Glances Addon - tells me that the homeassistant docker image is the main cause of the cpu load, but not why. Shows me high disk reads without significant writes, so I assume it is not caused by swapping. Increasing ram on the machine also did not solve the problem.

0707 Glances 11660×864 232 KB

Running “top” on HAOS - tells me nothing new, interestingly the cpu load shown here is always significantly lower than the one that Proxmox displays for the machine at the same time (e.g. 13 vs 50%)

0707 top1318×810 218 KB
Running py-spy: Does not work, error message “Unsupported version of Python: 3.12.0”
Profiler integration: ran it but have no idea how to interpret the output. Would it be helpful for finding the cause of disk reads at all?
Changed the loggin settings to

logger:
  default: warning
  logs:
    homeassistant.core: debug

The logs show nothing of significance when searching for warn, error or RuntimeError.

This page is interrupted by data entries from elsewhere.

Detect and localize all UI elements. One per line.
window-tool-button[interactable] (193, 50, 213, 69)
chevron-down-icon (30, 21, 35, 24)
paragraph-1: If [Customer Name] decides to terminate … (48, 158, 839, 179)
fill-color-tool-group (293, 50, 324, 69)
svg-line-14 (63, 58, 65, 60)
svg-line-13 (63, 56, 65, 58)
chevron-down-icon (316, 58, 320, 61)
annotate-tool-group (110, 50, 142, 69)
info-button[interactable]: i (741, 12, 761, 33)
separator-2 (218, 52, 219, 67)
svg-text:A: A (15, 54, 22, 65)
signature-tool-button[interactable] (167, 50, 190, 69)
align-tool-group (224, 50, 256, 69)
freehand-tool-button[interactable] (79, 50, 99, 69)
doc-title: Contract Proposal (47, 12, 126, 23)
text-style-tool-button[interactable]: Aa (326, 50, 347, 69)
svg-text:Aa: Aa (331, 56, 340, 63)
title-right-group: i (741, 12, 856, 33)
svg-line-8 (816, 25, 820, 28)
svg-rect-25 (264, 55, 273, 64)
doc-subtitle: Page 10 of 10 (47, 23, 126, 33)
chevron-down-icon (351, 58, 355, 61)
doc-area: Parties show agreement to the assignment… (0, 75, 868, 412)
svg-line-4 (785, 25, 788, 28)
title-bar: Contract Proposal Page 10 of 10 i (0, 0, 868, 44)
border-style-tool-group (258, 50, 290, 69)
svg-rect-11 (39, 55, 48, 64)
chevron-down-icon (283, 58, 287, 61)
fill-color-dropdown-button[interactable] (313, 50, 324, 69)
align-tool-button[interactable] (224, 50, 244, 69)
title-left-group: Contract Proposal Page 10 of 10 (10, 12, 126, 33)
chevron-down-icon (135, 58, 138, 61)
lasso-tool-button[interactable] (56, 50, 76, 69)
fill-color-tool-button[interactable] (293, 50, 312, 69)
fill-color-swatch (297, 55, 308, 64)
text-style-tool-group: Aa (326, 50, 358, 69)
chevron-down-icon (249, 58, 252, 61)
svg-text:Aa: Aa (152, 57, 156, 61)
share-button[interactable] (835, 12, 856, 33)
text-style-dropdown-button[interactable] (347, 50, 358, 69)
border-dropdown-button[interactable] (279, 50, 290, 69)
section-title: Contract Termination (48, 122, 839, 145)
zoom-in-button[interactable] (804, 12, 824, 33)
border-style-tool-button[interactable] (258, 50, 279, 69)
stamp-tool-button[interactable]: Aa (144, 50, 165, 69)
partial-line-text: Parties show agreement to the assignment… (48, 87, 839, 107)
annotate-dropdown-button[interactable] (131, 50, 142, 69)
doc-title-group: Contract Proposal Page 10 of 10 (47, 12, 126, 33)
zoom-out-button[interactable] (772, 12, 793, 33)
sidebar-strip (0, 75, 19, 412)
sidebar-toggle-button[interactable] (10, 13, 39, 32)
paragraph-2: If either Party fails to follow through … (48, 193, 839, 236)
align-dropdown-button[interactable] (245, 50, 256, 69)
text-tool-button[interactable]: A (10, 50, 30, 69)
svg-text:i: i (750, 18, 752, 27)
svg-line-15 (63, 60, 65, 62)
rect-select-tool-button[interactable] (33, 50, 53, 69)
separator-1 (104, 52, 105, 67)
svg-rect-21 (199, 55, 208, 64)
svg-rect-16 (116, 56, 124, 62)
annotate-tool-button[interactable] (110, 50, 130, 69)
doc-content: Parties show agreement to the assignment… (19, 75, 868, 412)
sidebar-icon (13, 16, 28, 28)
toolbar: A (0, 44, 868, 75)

What else should I try? Your help is appreciated! Thanks

sysadmin · July 7, 2024, 2:00pm

Hi,

On HAOS level, in command line you do nothing. You did unnecessary troubleshooting. First of all find out how to get logs from this particular LXC container or virtual machine in Proxmox. Proxmox does not use Docker. So this is something that is weird. I suppose you installed it using Proxmox script for Home Assistant. Am I right? You can always do a backup to a Google Drive. Get rid of this machine from Proxmox, install Home Assistant using the script made for Proxmox that will install HA for you in Proxmox and then you install the backup plugin for Google drive and restore the backup.

skyrock · July 7, 2024, 2:14pm

I would prefer avoiding a complete reinstall. I would rather find out what causes this.

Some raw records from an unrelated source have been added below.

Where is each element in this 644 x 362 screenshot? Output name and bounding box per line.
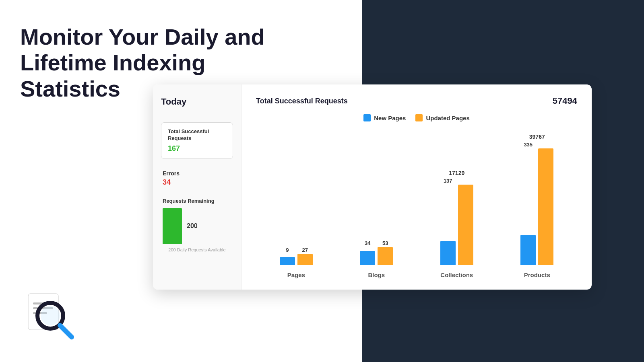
legend-updated-pages-label: Updated Pages [426, 115, 469, 121]
top-label-updated-products: 39767 [529, 134, 545, 140]
legend-dot-orange [415, 114, 423, 121]
legend-new-pages: New Pages [363, 114, 406, 121]
group-label-collections: Collections [440, 272, 473, 278]
errors-label: Errors [163, 170, 231, 177]
group-label-pages: Pages [287, 272, 305, 278]
bar-orange-blogs [378, 247, 393, 265]
chart-header: Total Successful Requests 57494 [256, 96, 577, 106]
top-label-updated-collections: 17129 [449, 170, 464, 176]
dashboard-main: Total Successful Requests 57494 New Page… [242, 84, 592, 290]
val-updated-collections [458, 178, 473, 184]
requests-remaining-label: Requests Remaining [163, 198, 231, 204]
val-new-collections: 137 [440, 178, 456, 184]
bar-orange-collections [458, 185, 473, 265]
requests-remaining-value: 200 [187, 222, 198, 230]
dashboard-card: Today Total Successful Requests 167 Erro… [153, 84, 592, 290]
requests-remaining-section: Requests Remaining 200 200 Daily Request… [161, 198, 233, 252]
total-successful-requests-card: Total Successful Requests 167 [161, 122, 233, 159]
val-new-blogs: 34 [360, 240, 375, 246]
chart-legend: New Pages Updated Pages [256, 114, 577, 121]
chart-title: Total Successful Requests [256, 97, 348, 105]
bars-blogs [360, 247, 393, 265]
bar-blue-collections [440, 241, 456, 265]
bars-products [520, 148, 553, 265]
val-updated-pages: 27 [297, 247, 313, 253]
values-row-blogs: 34 53 [360, 240, 393, 246]
daily-note: 200 Daily Requests Available [163, 247, 231, 252]
bars-collections [440, 185, 473, 265]
bar-orange-products [538, 148, 553, 265]
chart-total: 57494 [553, 96, 577, 106]
legend-dot-blue [363, 114, 371, 121]
val-updated-blogs: 53 [378, 240, 393, 246]
bars-pages [280, 254, 313, 265]
values-row-collections: 137 [440, 178, 473, 184]
values-row-pages: 9 27 [280, 247, 313, 253]
val-updated-products [538, 142, 553, 148]
svg-point-6 [41, 306, 60, 325]
bar-group-blogs: 34 53 Blogs [360, 240, 393, 278]
bar-blue-blogs [360, 251, 375, 265]
bar-group-collections: 17129 137 Collections [440, 170, 473, 278]
requests-bar-container: 200 [163, 208, 231, 244]
magnify-icon [24, 290, 76, 342]
bar-blue-pages [280, 257, 295, 265]
bar-blue-products [520, 235, 536, 265]
dashboard-sidebar: Today Total Successful Requests 167 Erro… [153, 84, 242, 290]
group-label-blogs: Blogs [368, 272, 385, 278]
today-label: Today [161, 97, 233, 107]
legend-updated-pages: Updated Pages [415, 114, 469, 121]
bar-group-pages: 9 27 Pages [280, 247, 313, 278]
val-new-pages: 9 [280, 247, 295, 253]
total-requests-value: 167 [168, 144, 226, 153]
bar-chart: 9 27 Pages 34 53 Blogs 17129 137 [256, 134, 577, 278]
requests-remaining-bar [163, 208, 182, 244]
bar-group-products: 39767 335 Products [520, 134, 553, 278]
legend-new-pages-label: New Pages [374, 115, 406, 121]
bar-orange-pages [297, 254, 313, 265]
total-requests-label: Total Successful Requests [168, 128, 226, 142]
errors-section: Errors 34 [161, 170, 233, 187]
group-label-products: Products [524, 272, 550, 278]
svg-line-7 [60, 325, 72, 337]
val-new-products: 335 [520, 142, 536, 148]
errors-value: 34 [163, 178, 231, 187]
values-row-products: 335 [520, 142, 553, 148]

I installed it in a VM using ttecks install script, correct. But this was at least two years ago and it has been working flawlessly ever since.

I do not quite understand what you find weird - or is this a misunderstanding? The top output is from HAOS, not from proxmox.

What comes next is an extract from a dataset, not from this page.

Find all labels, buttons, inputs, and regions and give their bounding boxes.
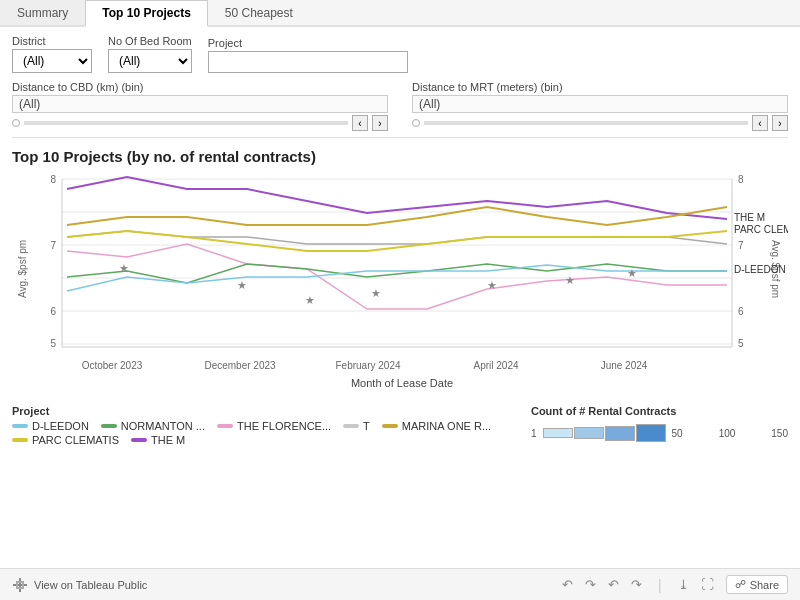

Any ideas how to troubleshoot this issue apart from a full reinstall?

sysadmin · July 7, 2024, 2:33pm

I perfectly understood what you wrote in the first post. Well, just in Proxmox usually people install Home Assistant as a LXC container rather than a virtual machine. If this is a virtual machine, then well I suppose it contains a Docker. What sudo docker ps shows? Is Docker up to date on this virtual machine? What distro is running in this virtual machine? What sudo cat /etc/os-release shows? Is the distro up to to date? I do not know the script you mentioned. What sudo sar displays? By the way you can read about sar usage. Which exact script did you use to install Home Assistant? I can analyse it. If you are using Portainer, is the Portainer up to date?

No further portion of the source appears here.